3.

Sie lagen in Karagul, siebzig Kilometer westlich des Kirgisischen Gebirges, in ihren Betten und hörten im Radio, dass Hitler wie ein Hund in Berlin umgekommen war und viele Soldaten bald wieder nach Hause kommen würden. Dann hörten sie im Radio auch noch Salutschüsse, die direkt vom Roten Platz kamen, und gleichzeitig das Klappern von Pferdehufen im Hof. Ela wusste sofort, dass es Papa war. Er war auf einem riesigen jungen Schimmel in den Krieg gezogen, und als sie aus dem Fenster schaute, erkannte sie gleich seine hohe, schmale Gestalt auf dem Rücken des Pferdes. Aber dann fiel ihr auf, dass der Schimmel nur noch Haut und Knochen war und weiß wie ein Greis. Das machte sie sehr traurig.

Am Abend – nachdem Papa gebadet und sich mit Mamulja für zwei Stunden in der Küche eingeschlossen hatte, wo die Schlafcouch der Erwachsenen stand – packte er die Geschenke aus, die er ihnen aus Deutschland mitgebracht hatte. Mamulja bekam eine goldene Herrenuhr von Omega oder Doxa, das wusste Ela später nicht mehr, weil sie sie schon bald auf dem Schwarzmarkt von Karagul verkaufen mussten, sehr viel feine, weiße Unterwäsche, einen Fleischwolf, der noch ganz neu war und glänzte, eine ganze Garnitur Silberbesteck mit Suppenkelle und Tortenheber, und eine kleine Holzkiste, die bis zum Rand voll war mit papierdünnen, hellen Schokoladenplättchen.
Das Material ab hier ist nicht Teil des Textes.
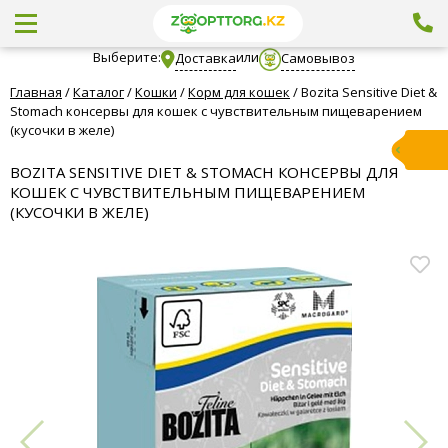
Выберите:
или
Доставка
Самовывоз
Главная
/
Каталог
/
Кошки
/
Корм для кошек
/
Bozita Sensitive Diet &
Stomach консервы для кошек с чувствительным пищеварением
(кусочки в желе)
BOZITA SENSITIVE DIET & STOMACH КОНСЕРВЫ ДЛЯ
КОШЕК С ЧУВСТВИТЕЛЬНЫМ ПИЩЕВАРЕНИЕМ
(КУСОЧКИ В ЖЕЛЕ)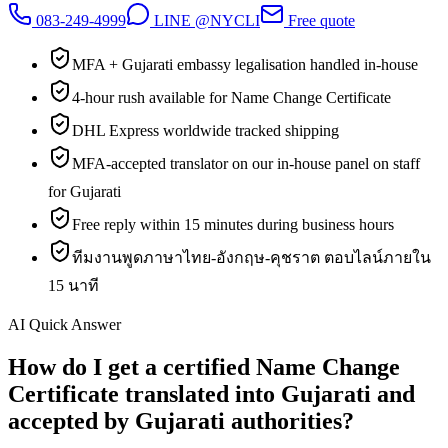
083-249-4999
LINE @NYCLI
Free quote
MFA + Gujarati embassy legalisation handled in-house
4-hour rush available for Name Change Certificate
DHL Express worldwide tracked shipping
MFA-accepted translator on our in-house panel on staff
for Gujarati
Free reply within 15 minutes during business hours
ทีมงานพูดภาษาไทย-อังกฤษ-คุชราต ตอบไลน์ภายใน
15 นาที
AI Quick Answer
How do I get a certified Name Change
Certificate translated into Gujarati and
accepted by Gujarati authorities?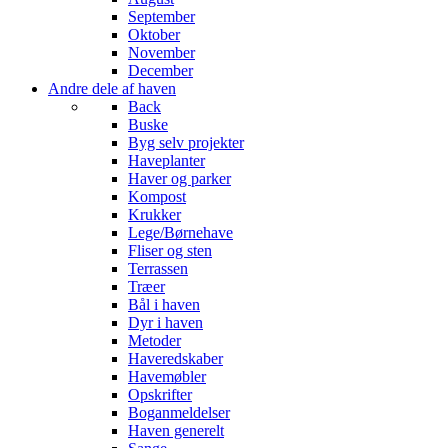
September
Oktober
November
December
Andre dele af haven
Back
Buske
Byg selv projekter
Haveplanter
Haver og parker
Kompost
Krukker
Lege/Børnehave
Fliser og sten
Terrassen
Træer
Bål i haven
Dyr i haven
Metoder
Haveredskaber
Havemøbler
Opskrifter
Boganmeldelser
Haven generelt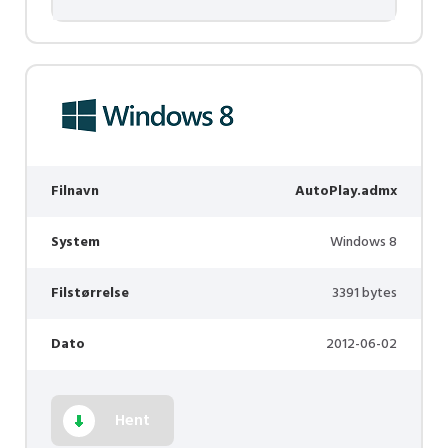
Filnavn
AutoPlay.admx
System
Windows 8
Filstørrelse
3391 bytes
Dato
2012-06-02
Hent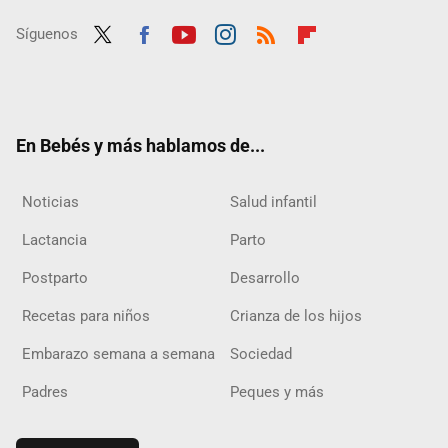
Síguenos
Twit
Fac
Yout
Inst
RSS
Flip
ter
ebo
ube
agra
boar
ok
m
d
En Bebés y más hablamos de...
Noticias
Salud infantil
Lactancia
Parto
Postparto
Desarrollo
Recetas para niños
Crianza de los hijos
Embarazo semana a semana
Sociedad
Padres
Peques y más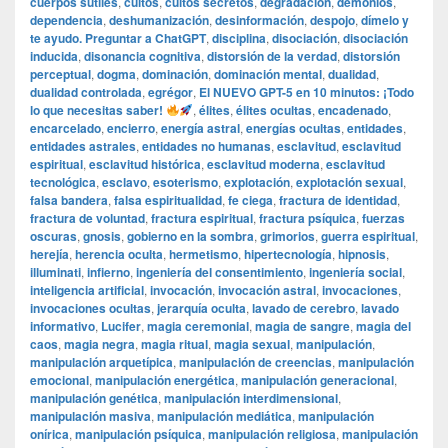
cuerpos sutiles
,
cultos
,
cultos secretos
,
degradación
,
demonios
,
dependencia
,
deshumanización
,
desinformación
,
despojo
,
dímelo y
te ayudo. Preguntar a ChatGPT
,
disciplina
,
disociación
,
disociación
inducida
,
disonancia cognitiva
,
distorsión de la verdad
,
distorsión
perceptual
,
dogma
,
dominación
,
dominación mental
,
dualidad
,
dualidad controlada
,
egrégor
,
El NUEVO GPT-5 en 10 minutos: ¡Todo
lo que necesitas saber!
,
élites
,
élites ocultas
,
encadenado
,
encarcelado
,
encierro
,
energía astral
,
energías ocultas
,
entidades
,
entidades astrales
,
entidades no humanas
,
esclavitud
,
esclavitud
espiritual
,
esclavitud histórica
,
esclavitud moderna
,
esclavitud
tecnológica
,
esclavo
,
esoterismo
,
explotación
,
explotación sexual
,
falsa bandera
,
falsa espiritualidad
,
fe ciega
,
fractura de identidad
,
fractura de voluntad
,
fractura espiritual
,
fractura psíquica
,
fuerzas
oscuras
,
gnosis
,
gobierno en la sombra
,
grimorios
,
guerra espiritual
,
herejía
,
herencia oculta
,
hermetismo
,
hipertecnología
,
hipnosis
,
illuminati
,
infierno
,
ingeniería del consentimiento
,
ingeniería social
,
inteligencia artificial
,
invocación
,
invocación astral
,
invocaciones
,
invocaciones ocultas
,
jerarquía oculta
,
lavado de cerebro
,
lavado
informativo
,
Lucifer
,
magia ceremonial
,
magia de sangre
,
magia del
caos
,
magia negra
,
magia ritual
,
magia sexual
,
manipulación
,
manipulación arquetípica
,
manipulación de creencias
,
manipulación
emocional
,
manipulación energética
,
manipulación generacional
,
manipulación genética
,
manipulación interdimensional
,
manipulación masiva
,
manipulación mediática
,
manipulación
onírica
,
manipulación psíquica
,
manipulación religiosa
,
manipulación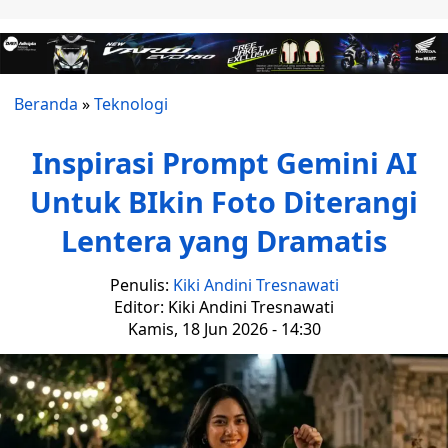
Beranda
»
Teknologi
Inspirasi Prompt Gemini AI
Untuk BIkin Foto Diterangi
Lentera yang Dramatis
Penulis:
Kiki Andini Tresnawati
Editor: Kiki Andini Tresnawati
Kamis, 18 Jun 2026 - 14:30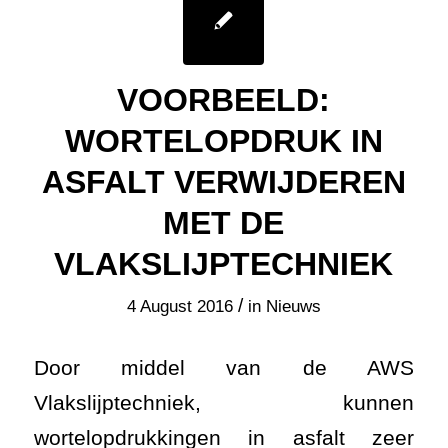
VOORBEELD:
WORTELOPDRUK IN
ASFALT VERWIJDEREN
MET DE
VLAKSLIJPTECHNIEK
/
4 August 2016
in
Nieuws
Door middel van de AWS
Vlakslijptechniek, kunnen
wortelopdrukkingen in asfalt zeer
Ela bekam nur einen alten Kompass aus Silber, der überall dunkel angelaufen war und sich viel zu glatt und abgegriffen anfühlte. Natürlich war sie mit ihrem Geschenk nicht zufrieden. Sie hatte gehofft, dass Papa ihr Spielzeuge, Farbstifte und ein ähnliches kurzes blaues Kleid aus Seide mitbringen würde, wie sie es einmal auf einem alten deutschen oder holländischen Bild in Odessa im Museum gesehen hatte.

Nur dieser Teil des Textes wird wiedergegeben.